Jesus quotes the Torah in commanding us to love God with all our heart, and soul, and mind, and to love our neighbors as ourselves…Indeed Judaism, Islam, and Christianity all say we should love God, and have compassion, love, and respect for one another. These are not simply shared values, they moral imperatives in all three faith traditions.
Last week, I sat around a table with Christian, Jewish and Muslim friends, and fellow faith leaders in Brookline. It was our regular meeting, but it was far from usual. We spoke openly about the anguish, fear, frustration, and anger that many in our community are experiencing because of the crisis in Israel and Palestine. We spoke about the different ways we and members of our communities see, understand, and experience what is happening. We recognized how, in times of crisis, the pressure to “choose a side” can be become strident and toxic. We spoke honestly, and we listened deeply, and there was no doubt that we all loved God, and that we had come together to affirm and honor our shared humanity. At the end, we prayed in Hebrew, Arabic, and English, that “we should not despair/That we shall see life in each other/That we shall have mercy for each other/ That we shall have pity on each other/[and] That we shall hope for each other” (Prayer of Mothers for Life and Peace).
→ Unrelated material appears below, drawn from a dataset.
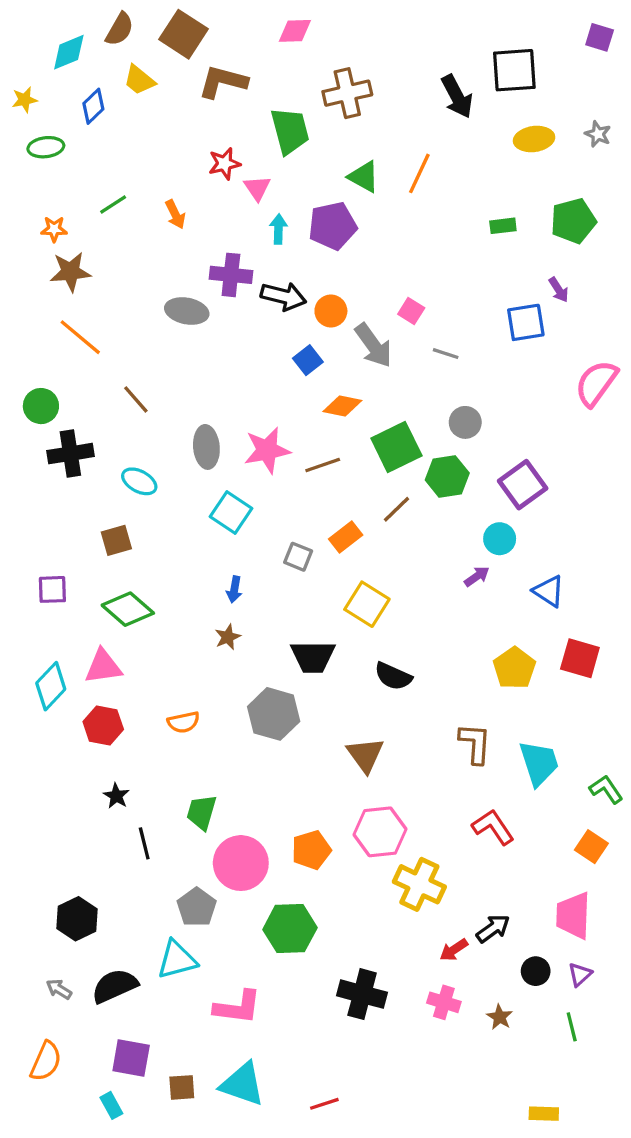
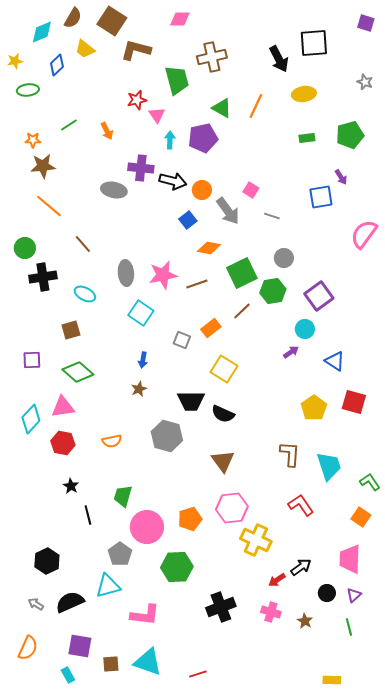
yellow ellipse: (534, 139) -> (304, 94), moved
black semicircle: (393, 676) -> (223, 414), moved
black cross: (362, 994) -> (221, 607), turned -36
We also wrote an open letter, calling on everyone to stand together against hatred, to call out injustice whenever we see it, to listen with compassion to one another, and to reach out in faith and work together towards a world where every life is valued equally.
These days it may appear that common ground is impossible to find…but I assure you it is there…it is always there… Hulda, Pelagia, and Rabi’a all point the way.
…Sometimes we need to be fearless and speak truth to power, like Hulda,…At other times we may need to be more subtle…and transgressive…fly under the radar like Pelagia. And like Rabi’a we always need to be aware of our own motives and guard against doing what might look like the right thing…but for all the wrong reasons. But common ground can alway be found by those who truly love God and who faithfully strive to love our neighbors as ourselves. Amen.